Task details => From the entries below, return every line that includes the word "특별사법경찰은".
*** Block opens ***
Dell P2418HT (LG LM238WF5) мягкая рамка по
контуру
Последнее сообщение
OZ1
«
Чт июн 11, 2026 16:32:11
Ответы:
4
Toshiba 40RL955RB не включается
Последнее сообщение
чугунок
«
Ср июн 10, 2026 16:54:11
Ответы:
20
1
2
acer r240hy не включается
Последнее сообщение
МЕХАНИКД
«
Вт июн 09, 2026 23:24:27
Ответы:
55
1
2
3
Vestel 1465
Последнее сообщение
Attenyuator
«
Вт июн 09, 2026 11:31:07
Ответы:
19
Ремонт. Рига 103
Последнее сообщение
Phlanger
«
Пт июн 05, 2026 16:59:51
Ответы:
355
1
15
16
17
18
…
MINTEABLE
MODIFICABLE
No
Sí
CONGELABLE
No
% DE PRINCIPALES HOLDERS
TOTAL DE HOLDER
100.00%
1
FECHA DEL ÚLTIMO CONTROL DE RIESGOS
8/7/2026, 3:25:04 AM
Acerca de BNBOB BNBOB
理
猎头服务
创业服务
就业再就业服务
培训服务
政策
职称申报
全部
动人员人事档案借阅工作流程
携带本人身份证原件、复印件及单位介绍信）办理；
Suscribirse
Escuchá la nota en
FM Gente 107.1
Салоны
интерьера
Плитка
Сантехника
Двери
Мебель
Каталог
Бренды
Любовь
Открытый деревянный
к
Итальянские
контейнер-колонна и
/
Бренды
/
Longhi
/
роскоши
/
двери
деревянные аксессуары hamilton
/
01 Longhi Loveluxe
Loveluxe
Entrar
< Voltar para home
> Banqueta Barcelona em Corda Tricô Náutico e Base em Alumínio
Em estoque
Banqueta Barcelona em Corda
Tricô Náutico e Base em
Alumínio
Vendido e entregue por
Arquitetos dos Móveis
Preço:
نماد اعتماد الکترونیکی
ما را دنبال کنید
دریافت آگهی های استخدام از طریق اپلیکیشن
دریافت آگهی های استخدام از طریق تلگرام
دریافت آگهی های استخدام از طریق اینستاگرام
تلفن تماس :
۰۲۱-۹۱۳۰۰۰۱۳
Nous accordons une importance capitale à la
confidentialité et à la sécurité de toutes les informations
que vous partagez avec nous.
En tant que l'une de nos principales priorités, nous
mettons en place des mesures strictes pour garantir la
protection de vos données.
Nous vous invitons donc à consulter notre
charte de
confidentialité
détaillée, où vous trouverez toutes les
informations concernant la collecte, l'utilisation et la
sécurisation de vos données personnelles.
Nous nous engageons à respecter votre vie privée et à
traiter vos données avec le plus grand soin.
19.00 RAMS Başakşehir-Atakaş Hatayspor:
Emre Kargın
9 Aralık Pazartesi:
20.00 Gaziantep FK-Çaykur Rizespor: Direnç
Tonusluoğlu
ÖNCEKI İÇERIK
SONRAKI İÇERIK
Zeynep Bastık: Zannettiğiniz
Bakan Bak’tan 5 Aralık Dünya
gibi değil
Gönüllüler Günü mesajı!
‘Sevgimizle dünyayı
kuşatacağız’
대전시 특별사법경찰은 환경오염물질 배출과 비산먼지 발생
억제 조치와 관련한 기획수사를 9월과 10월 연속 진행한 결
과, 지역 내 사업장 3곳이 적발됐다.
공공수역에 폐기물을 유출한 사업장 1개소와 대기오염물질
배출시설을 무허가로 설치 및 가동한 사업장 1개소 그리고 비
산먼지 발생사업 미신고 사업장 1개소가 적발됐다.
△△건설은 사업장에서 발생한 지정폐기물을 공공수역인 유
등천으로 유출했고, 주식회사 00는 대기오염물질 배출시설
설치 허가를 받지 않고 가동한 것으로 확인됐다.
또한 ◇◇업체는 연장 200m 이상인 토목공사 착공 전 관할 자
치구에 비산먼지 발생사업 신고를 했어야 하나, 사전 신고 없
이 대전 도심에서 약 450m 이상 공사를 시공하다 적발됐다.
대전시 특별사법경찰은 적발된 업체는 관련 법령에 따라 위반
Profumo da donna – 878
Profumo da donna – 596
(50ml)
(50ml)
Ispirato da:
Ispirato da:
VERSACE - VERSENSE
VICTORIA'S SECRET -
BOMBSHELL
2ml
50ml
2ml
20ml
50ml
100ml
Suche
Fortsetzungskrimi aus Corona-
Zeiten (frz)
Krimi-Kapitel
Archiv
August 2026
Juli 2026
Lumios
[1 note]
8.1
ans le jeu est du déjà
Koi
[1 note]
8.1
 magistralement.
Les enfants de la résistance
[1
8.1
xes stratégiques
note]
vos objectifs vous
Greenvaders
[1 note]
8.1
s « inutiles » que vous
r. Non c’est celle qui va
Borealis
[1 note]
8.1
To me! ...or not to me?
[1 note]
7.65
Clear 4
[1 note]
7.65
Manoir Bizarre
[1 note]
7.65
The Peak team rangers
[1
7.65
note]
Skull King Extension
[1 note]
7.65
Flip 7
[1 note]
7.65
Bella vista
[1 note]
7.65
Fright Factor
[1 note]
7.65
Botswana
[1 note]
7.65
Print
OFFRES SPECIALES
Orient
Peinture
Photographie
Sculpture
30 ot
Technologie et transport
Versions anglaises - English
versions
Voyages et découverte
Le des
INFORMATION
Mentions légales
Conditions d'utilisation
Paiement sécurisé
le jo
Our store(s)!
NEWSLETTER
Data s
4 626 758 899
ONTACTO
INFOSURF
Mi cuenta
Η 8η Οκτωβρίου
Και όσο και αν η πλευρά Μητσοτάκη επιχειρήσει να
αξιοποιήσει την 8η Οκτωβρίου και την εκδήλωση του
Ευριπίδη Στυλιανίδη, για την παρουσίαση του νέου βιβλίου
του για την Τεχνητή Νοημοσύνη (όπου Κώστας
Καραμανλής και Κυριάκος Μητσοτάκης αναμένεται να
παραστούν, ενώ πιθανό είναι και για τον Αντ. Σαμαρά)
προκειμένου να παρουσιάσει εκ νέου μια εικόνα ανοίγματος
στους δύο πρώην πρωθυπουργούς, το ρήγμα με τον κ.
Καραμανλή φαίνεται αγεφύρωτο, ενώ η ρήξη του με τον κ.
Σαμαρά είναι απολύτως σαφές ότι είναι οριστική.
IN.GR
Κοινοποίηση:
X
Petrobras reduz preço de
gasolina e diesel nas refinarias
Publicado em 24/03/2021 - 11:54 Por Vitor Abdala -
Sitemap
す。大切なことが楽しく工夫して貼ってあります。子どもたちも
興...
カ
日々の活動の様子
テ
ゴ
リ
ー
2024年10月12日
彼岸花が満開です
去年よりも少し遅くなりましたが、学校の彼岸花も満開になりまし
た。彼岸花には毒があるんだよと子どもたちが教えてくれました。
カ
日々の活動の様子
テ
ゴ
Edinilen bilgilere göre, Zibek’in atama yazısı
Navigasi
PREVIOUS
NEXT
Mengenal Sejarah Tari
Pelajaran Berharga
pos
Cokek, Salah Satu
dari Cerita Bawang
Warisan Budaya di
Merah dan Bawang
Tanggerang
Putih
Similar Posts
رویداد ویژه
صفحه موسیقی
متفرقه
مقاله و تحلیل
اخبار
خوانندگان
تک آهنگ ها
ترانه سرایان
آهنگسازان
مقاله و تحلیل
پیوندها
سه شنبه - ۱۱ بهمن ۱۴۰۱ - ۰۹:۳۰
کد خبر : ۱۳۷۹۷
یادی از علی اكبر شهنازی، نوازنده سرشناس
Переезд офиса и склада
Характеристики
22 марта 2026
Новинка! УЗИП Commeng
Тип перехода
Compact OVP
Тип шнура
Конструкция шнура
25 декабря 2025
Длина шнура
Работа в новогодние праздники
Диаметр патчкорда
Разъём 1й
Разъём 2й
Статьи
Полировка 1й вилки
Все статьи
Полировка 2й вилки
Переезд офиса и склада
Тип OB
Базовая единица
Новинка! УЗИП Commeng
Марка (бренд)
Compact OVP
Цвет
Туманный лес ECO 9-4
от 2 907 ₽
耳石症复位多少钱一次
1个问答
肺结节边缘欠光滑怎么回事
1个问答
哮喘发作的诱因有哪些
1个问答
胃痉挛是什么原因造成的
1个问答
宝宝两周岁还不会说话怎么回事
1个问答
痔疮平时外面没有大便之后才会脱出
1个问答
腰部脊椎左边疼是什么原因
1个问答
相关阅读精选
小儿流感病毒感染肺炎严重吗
*** Block closes ***
Result of this exercise =>
대전시 특별사법경찰은 환경오염물질 배출과 비산먼지 발생
대전시 특별사법경찰은 적발된 업체는 관련 법령에 따라 위반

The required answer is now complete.